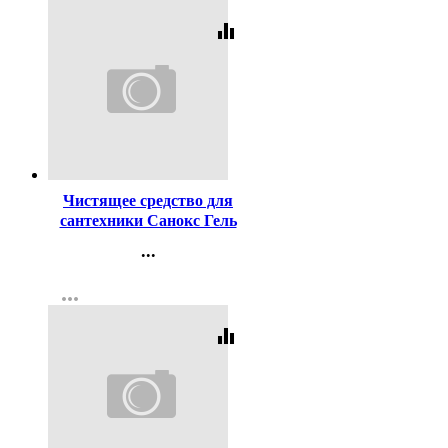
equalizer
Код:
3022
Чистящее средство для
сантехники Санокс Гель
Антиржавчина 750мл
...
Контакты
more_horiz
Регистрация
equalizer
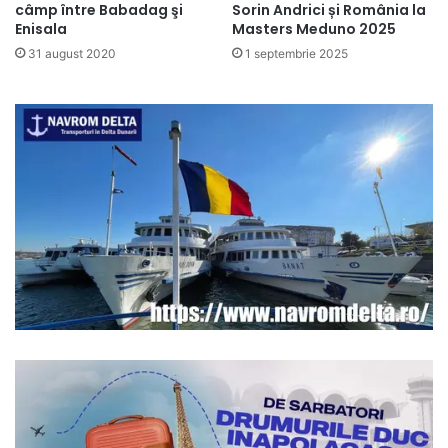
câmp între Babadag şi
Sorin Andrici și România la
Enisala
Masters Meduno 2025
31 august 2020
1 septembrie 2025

*****

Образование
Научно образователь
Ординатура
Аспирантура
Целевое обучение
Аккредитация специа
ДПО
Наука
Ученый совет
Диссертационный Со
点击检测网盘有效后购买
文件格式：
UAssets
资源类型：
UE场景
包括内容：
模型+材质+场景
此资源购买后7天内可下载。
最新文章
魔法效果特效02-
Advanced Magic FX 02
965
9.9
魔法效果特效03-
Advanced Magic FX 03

*****

## [YOUR ASSIGNMENT]
Every line above that holds the word "Advanced" is to be found and copied.

## [SOLUTION FOR THIS PROBLEM]
Advanced Magic FX 02
Advanced Magic FX 03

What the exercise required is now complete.